We performed a similar calculation for the z-scan. Instead of using a second mirror, we move the fiber outlet (Figure 1C). The collimation objective transforms the parallel movement of the fiber outlet into a rotation of the laser beam around the focal point of the collimation objective. Δx is now defined as the distance between the focal points of the two objectives, which is minimized but large enough to accommodate the scanning mirror. At the extremity of the accessible scan volume z = 250 μm and with f = 33 mm and Δx = 30 mm the angle α is again only 3% of the divergence angle of the laser and thus of the light-sheet thickness.

Characterization of the Light-sheet profile

While keeping the detection objective fixed, we performed a z-sweep of the light-sheet through a sample containing 100 nm in diameter fluorescent beads (FluoSpheres, 505/515, Molecular Probes, USA) embedded in 2% low melting point agarose. The spacing between consecutively imaged sections was set at 0.5 μm. We extracted the local thickness of the light sheet (half width at 1/e²) by fitting the measured fluorescence profile along the z-direction with a Gaussian function (MATLAB). The light-sheet thickness was found consistent with the theoretical description of a Gaussian beam

$$\omega \left(x\right)={\omega }_0\sqrt{1+{\left(\frac{\lambda x}{\pi {\omega }_0}\right)}^2}$$

where λ is the laser wavelength and ω₀ = 2.04 ± 0.02 μm (std) is the beam waist at 1/e² (Figure 1B).

Characterization of the setup mechanical stability during microscope rotation

To characterize the stability of our setup, we took advantage of a 3D tracking method of microspheres that enables nanometer-scale resolution at low magnifications [42]. With our light-sheet system but without the GFP emission filter in the detection pathway, we imaged fluorescent microspheres of 1 μm in diameter (ThermoFisher Scientific, USA) embedded in agarose. The image of a microsphere displaced relative to the focal plane of the detection objective shows a characteristic interference pattern in the form of concentric rings (Figure 2A).

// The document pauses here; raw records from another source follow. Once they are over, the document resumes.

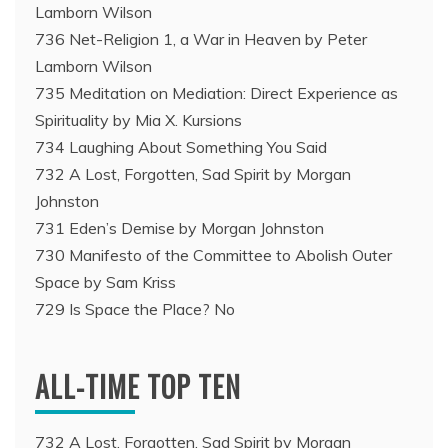
Lamborn Wilson
736 Net-Religion 1, a War in Heaven by Peter
Lamborn Wilson
735 Meditation on Mediation: Direct Experience as
Spirituality by Mia X. Kursions
734 Laughing About Something You Said
732 A Lost, Forgotten, Sad Spirit by Morgan
Johnston
731 Eden’s Demise by Morgan Johnston
730 Manifesto of the Committee to Abolish Outer
Space by Sam Kriss
729 Is Space the Place? No
ALL-TIME TOP TEN
732 A Lost, Forgotten, Sad Spirit by Morgan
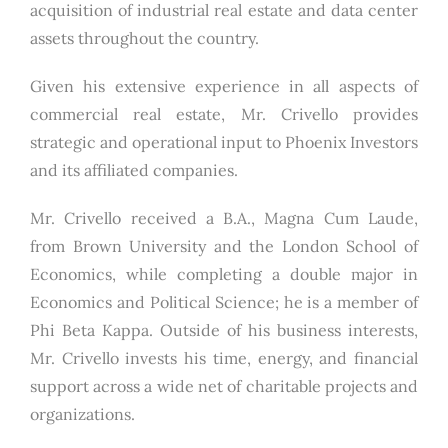
acquisition of industrial real estate and data center
assets throughout the country.
Given his extensive experience in all aspects of
commercial real estate, Mr. Crivello provides
strategic and operational input to Phoenix Investors
and its affiliated companies.
Mr. Crivello received a B.A., Magna Cum Laude,
from Brown University and the London School of
Economics, while completing a double major in
Economics and Political Science; he is a member of
Phi Beta Kappa. Outside of his business interests,
Mr. Crivello invests his time, energy, and financial
support across a wide net of charitable projects and
organizations.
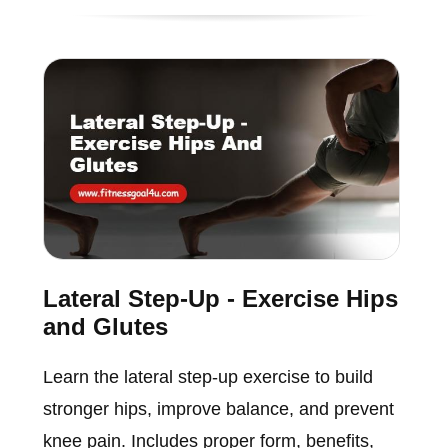
Lateral Step-Up - Exercise Hips
and Glutes
Learn the lateral step-up exercise to build
stronger hips, improve balance, and prevent
knee pain. Includes proper form, benefits,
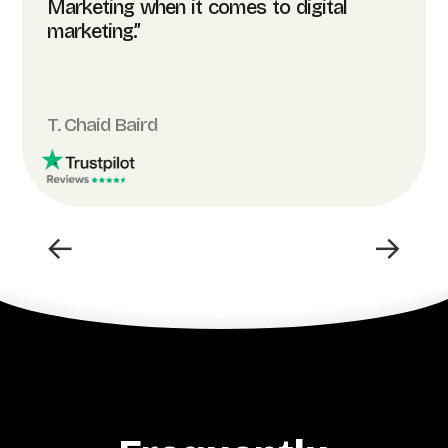
Marketing when it comes to digital
marketing.”
T. Chaid Baird
←
→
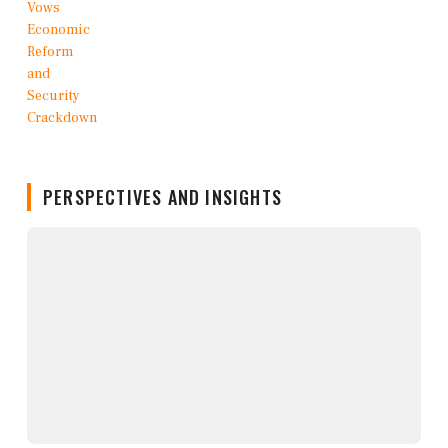
PERSPECTIVES AND INSIGHTS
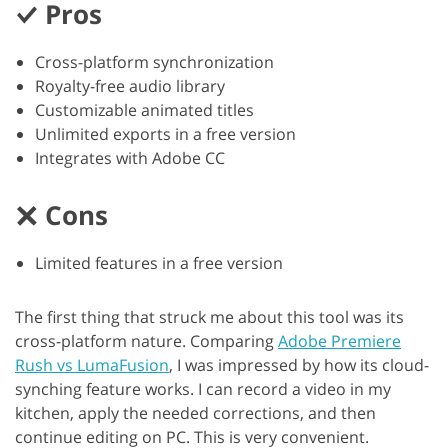
Pros
Cross-platform synchronization
Royalty-free audio library
Customizable animated titles
Unlimited exports in a free version
Integrates with Adobe CC
Cons
Limited features in a free version
The first thing that struck me about this tool was its
cross-platform nature. Comparing
Adobe Premiere
Rush vs LumaFusion
, I was impressed by how its cloud-
synching feature works. I can record a video in my
kitchen, apply the needed corrections, and then
continue editing on PC. This is very convenient.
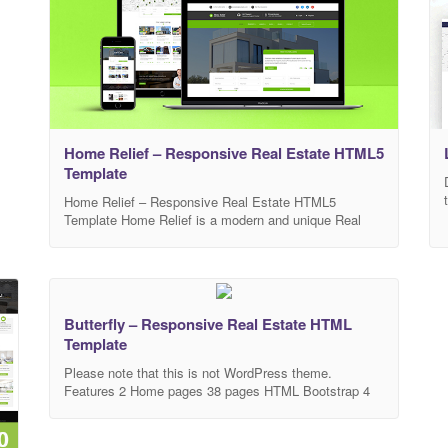
Home Relief – Responsive Real Estate HTML5
Template
Home Relief – Responsive Real Estate HTML5
Template Home Relief is a modern and unique Real
Estate responsive HTML5 template. Designed for real
estate business which suits any kind of Corporate
Company website.Home Relief can be used to sell or
rent houses, apartments and villas online. It provides
multiple property statuses like rent and sale.
Butterfly – Responsive Real Estate HTML
Template
Please note that this is not WordPress theme.
Features 2 Home pages 38 pages HTML Bootstrap 4
Well documented Owl carousel 2 Masonry plugins
Retina ready Gulp file config Sass-lang included Smart
& Fully Responsive Easy customize Clean & smart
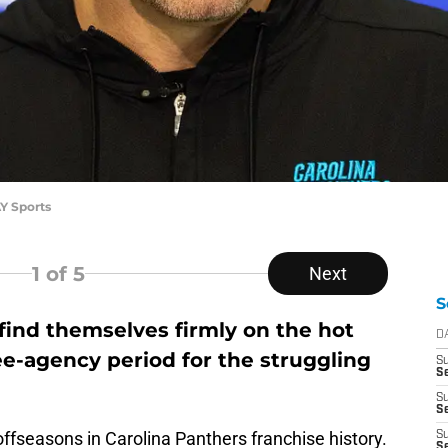
Y Sports
1
of 5
Next
S
find themselves firmly on the hot
D
ree-agency period for the struggling
S
Se
S
S
offseasons in Carolina Panthers franchise history.
S
S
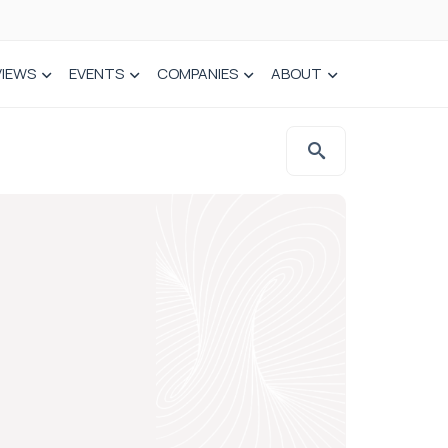
VIEWS
EVENTS
COMPANIES
ABOUT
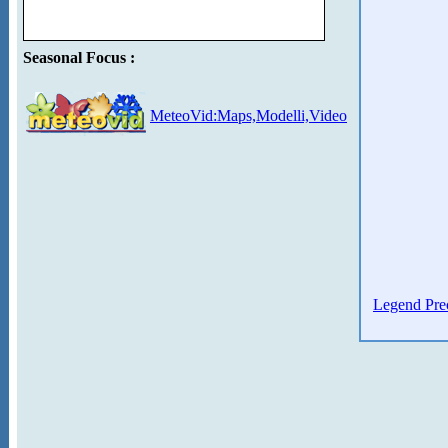
Seasonal Focus :
MeteoVid:Maps,Modelli,Video
Legend Prec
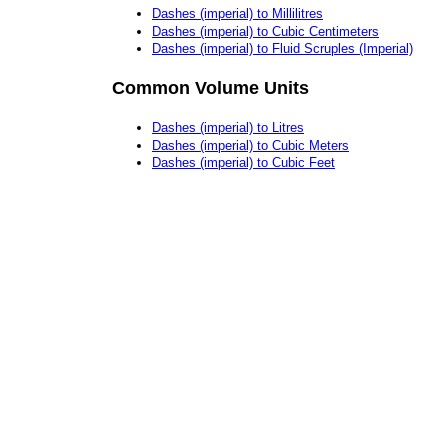
Dashes (imperial) to Millilitres
Dashes (imperial) to Cubic Centimeters
Dashes (imperial) to Fluid Scruples (Imperial)
Common Volume Units
Dashes (imperial) to Litres
Dashes (imperial) to Cubic Meters
Dashes (imperial) to Cubic Feet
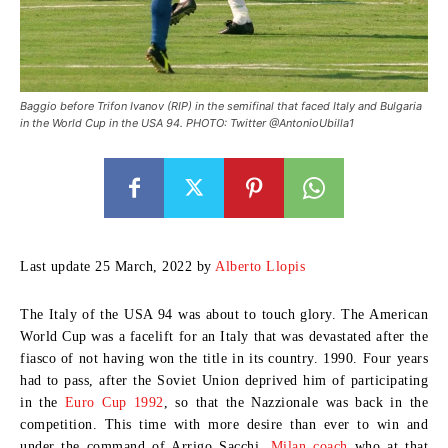
Baggio before Trifon Ivanov (RIP) in the semifinal that faced Italy and Bulgaria
in the World Cup in the USA 94. PHOTO: Twitter @AntonioUbilla1
Last update 25 March, 2022 by
Alberto Llopis
The Italy of the USA 94
was about to touch glory. The American
World Cup was a facelift for an Italy that was devastated after the
fiasco of not having won the title in its country. 1990. Four years
had to pass, after the Soviet Union deprived him of participating
in the
Euro Cup 1992
, so that the Nazzionale was back in the
competition. This time with more desire than ever to win and
under the command of Arrigo Sacchi.
Milan coach
who at that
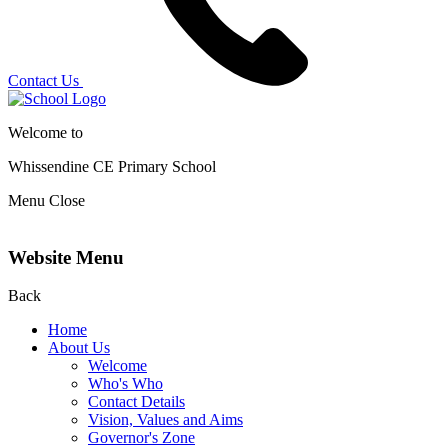
Contact Us
Welcome to
Whissendine CE Primary School
Menu
Close
Website Menu
Back
Home
About Us
Welcome
Who's Who
Contact Details
Vision, Values and Aims
Governor's Zone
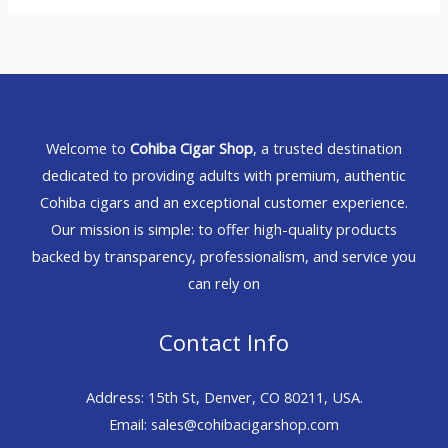
Welcome to
Cohiba Cigar Shop
, a trusted destination
dedicated to providing adults with premium, authentic
Cohiba cigars and an exceptional customer experience.
Our mission is simple: to offer high-quality products
backed by transparency, professionalism, and service you
can rely on
Contact Info
Address: 15th St, Denver, CO 80211, USA.
Email: sales@cohibacigarshop.com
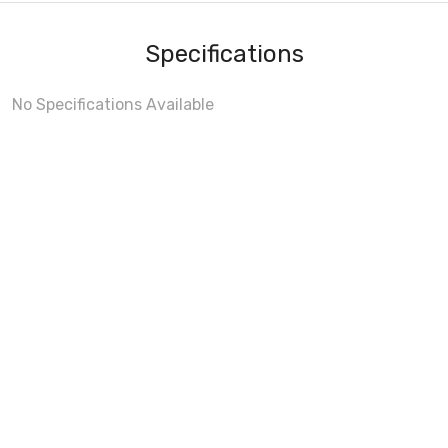
Specifications
No Specifications Available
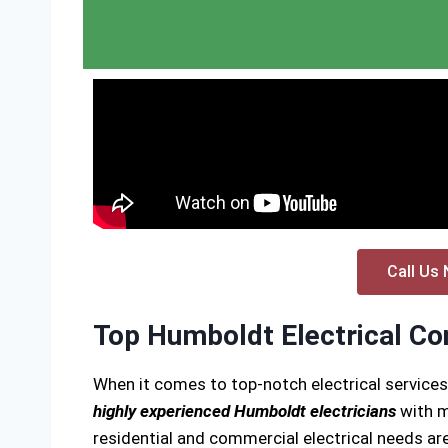
Call Us 
Top Humboldt Electrical Co
When it comes to top-notch electrical service
highly experienced Humboldt electricians
with m
residential and commercial electrical needs are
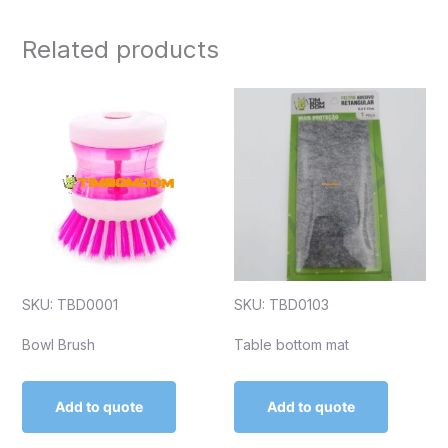
Related products
SKU: TBD0001
SKU: TBD0103
Bowl Brush
Table bottom mat
Add to quote
Add to quote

The diameter of these rings varies as a function of the displacement of the sphere relative to the focal plane. Figure 2B shows the radial intensity profile averaged over all angles as a function of the imposed objective height. This measurement served as a look-up-table (LUT) to determine with nanometer precision the microsphere z-position relative to the objective focal plane during microscope rotation by fitting the radial profile of the instantaneous pattern onto this LUT. To test the procedure, we moved the objective in cycles of five steps of 0.5 μm in the z direction, acquired the corresponding interference pattern of the microsphere image and finally inferred its z-position by fitting this profile onto the LUT. The mean of the measured z position is shown in Figure 2C as a function of the imposed objective position with a tracking accuracy of 10 nm (standard deviation, N = 5). In addition, the program determines with a precision of less than 100 nm the x and y position of the sphere. With this method, we measured the relative 3D drift of the specimen with respect to the observation objective during rotation of the microscope over ± 20° of amplitude (Figure 2D). Over this angular range, the in-plane and axial displacements are below 2 μm and 500 nm, respectively, and mostly reflect the finite stiffness of the piezo-crystal holding the detection objective.

For the characterization of the noise added to the fluorescence signal and introduced by the mechanical compliance of the microscope, we imaged RFP fish as a control. Imaging was performed with the laser light-sheet at wavelength 488 nm and the fluorescence was collected through a standard RFP bandpass filter.

Processing of functional light-sheet data

Image acquisition, mirror scanning, objective motion and eye monitoring were synchronized using a D/A multifunction card (NI USB-6259 NCS, National Instruments) and a custom-written program in MATLAB (The MathWorks) and LABVIEW (National Instruments). Experiments were performed at room temperature.

Image pre-processing, segmentation and calcium transient (ΔF/F) extraction were performed offline using MATLAB, according to the workflow previously reported [1, 7]. XY drifts were corrected by registering each image of the stack with respect to the first image by extracting the displacement vector that provided the maximum correlation. Next, we extracted the fluorescence time signals F(t) for selected ROIs by evaluating the mean intensity across the pixels within each ROI, in each motion-corrected image. ROIs were either square voxels of 0.8x0.8 μm inside the brain contour or segmented neurons. For further analysis, we estimated the relative variations of the fluorescence intensity, ΔF/F, with respect to the baseline signal as ΔF/F = (F(t) − baseline)/(baseline − background). The background was estimated from the average intensity of pixels outside the brain and the baseline fluorescence signal was estimated for each ROI by a running 10^th percentile estimation of the fluorescence time signal in a sliding window of 50 s. The latter calculation was performed with the “runnquantile” function, which is part of the “caTools” CRAN R-package (https://CRAN.R-project.org/package=caTools). We called this function directly from MATLAB.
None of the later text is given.